Directions -> Take each line of the entries below that contains "benspark" and copy it.
== Given information
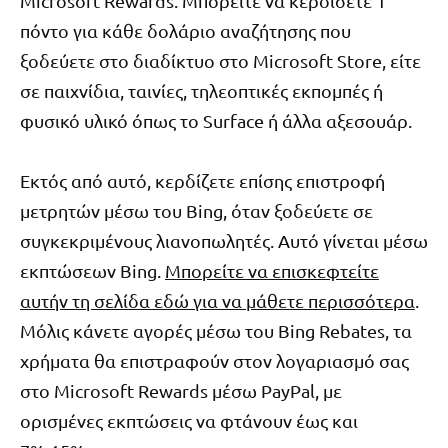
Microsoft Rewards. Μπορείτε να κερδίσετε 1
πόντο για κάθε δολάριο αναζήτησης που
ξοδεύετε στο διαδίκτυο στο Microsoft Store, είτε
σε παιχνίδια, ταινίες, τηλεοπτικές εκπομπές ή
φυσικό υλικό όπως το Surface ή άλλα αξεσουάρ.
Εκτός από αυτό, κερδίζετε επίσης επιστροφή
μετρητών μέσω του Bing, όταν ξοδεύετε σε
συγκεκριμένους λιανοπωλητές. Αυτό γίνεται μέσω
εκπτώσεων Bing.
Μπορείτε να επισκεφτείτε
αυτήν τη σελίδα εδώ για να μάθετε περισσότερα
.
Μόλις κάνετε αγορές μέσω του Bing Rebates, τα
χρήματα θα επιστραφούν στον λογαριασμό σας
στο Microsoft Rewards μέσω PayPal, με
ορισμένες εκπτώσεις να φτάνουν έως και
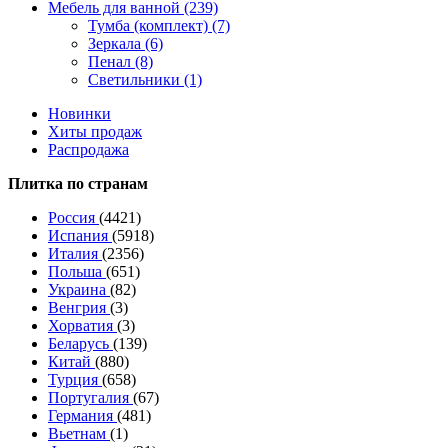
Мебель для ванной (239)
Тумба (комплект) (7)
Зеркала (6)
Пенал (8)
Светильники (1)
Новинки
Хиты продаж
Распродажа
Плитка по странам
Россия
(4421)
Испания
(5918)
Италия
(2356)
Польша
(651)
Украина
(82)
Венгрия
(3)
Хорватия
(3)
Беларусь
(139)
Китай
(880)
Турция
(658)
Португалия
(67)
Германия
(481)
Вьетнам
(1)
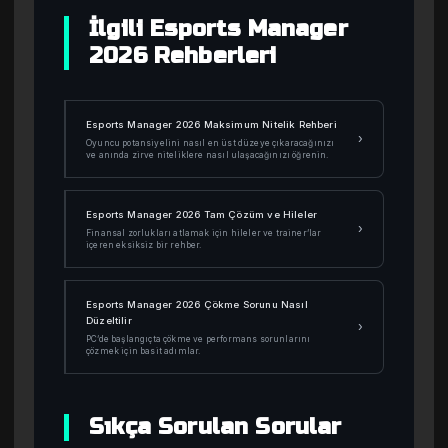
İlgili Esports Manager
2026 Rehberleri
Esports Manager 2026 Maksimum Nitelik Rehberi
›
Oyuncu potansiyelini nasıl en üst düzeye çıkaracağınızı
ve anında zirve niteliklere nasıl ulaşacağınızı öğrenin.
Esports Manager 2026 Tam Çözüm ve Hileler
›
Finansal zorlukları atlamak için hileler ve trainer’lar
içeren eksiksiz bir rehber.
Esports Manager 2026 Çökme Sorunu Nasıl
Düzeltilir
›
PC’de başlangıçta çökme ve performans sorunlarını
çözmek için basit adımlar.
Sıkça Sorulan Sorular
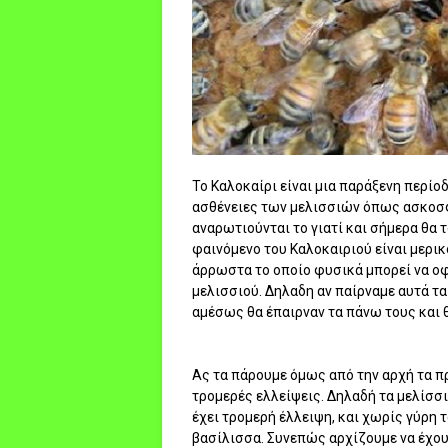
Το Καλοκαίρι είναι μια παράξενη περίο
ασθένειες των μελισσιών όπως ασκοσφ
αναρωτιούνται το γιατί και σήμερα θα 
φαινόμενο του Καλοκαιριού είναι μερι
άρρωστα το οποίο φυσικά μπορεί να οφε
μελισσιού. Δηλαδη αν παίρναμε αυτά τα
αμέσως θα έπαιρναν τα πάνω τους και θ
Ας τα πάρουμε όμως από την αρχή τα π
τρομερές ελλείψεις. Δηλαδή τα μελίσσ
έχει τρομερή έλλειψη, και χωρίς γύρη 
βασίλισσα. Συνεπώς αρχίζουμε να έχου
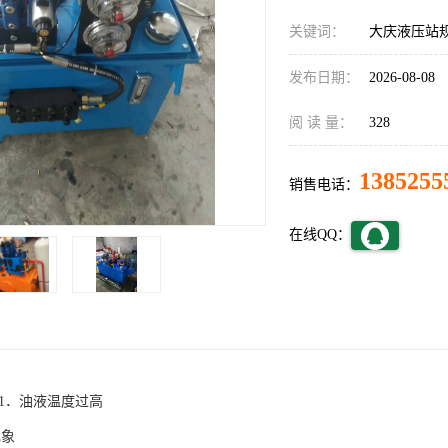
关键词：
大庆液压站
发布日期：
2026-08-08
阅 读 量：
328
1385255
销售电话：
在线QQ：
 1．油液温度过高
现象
====
== Given information
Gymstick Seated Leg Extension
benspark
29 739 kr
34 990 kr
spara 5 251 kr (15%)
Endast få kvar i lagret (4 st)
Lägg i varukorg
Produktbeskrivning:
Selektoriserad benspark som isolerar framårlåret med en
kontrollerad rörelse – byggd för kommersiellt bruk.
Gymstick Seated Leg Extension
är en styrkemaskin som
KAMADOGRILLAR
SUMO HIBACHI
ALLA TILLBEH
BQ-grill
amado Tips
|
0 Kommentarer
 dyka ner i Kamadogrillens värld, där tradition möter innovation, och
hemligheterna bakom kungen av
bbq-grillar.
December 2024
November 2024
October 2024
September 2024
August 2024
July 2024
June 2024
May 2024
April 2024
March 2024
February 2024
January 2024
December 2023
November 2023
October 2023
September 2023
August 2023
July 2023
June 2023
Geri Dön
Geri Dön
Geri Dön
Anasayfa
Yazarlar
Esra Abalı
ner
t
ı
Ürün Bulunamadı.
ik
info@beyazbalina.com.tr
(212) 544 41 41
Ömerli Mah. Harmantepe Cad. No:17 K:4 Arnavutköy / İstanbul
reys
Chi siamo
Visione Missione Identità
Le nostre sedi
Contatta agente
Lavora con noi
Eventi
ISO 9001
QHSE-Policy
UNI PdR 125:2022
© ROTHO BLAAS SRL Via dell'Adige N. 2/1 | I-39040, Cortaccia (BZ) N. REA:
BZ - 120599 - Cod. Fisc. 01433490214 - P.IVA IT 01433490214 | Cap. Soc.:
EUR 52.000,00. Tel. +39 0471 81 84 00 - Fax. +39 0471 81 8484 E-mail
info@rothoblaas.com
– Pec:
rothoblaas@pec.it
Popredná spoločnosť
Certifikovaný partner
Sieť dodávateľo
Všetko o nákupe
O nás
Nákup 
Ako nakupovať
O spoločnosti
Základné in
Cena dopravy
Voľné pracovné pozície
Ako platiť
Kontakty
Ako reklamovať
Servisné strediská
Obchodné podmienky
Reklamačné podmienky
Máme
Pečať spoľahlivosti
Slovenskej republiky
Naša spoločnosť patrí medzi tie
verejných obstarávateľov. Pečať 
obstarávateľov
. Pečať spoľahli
====
Answer box ->
benspark
Selektoriserad benspark som isolerar framårlåret med en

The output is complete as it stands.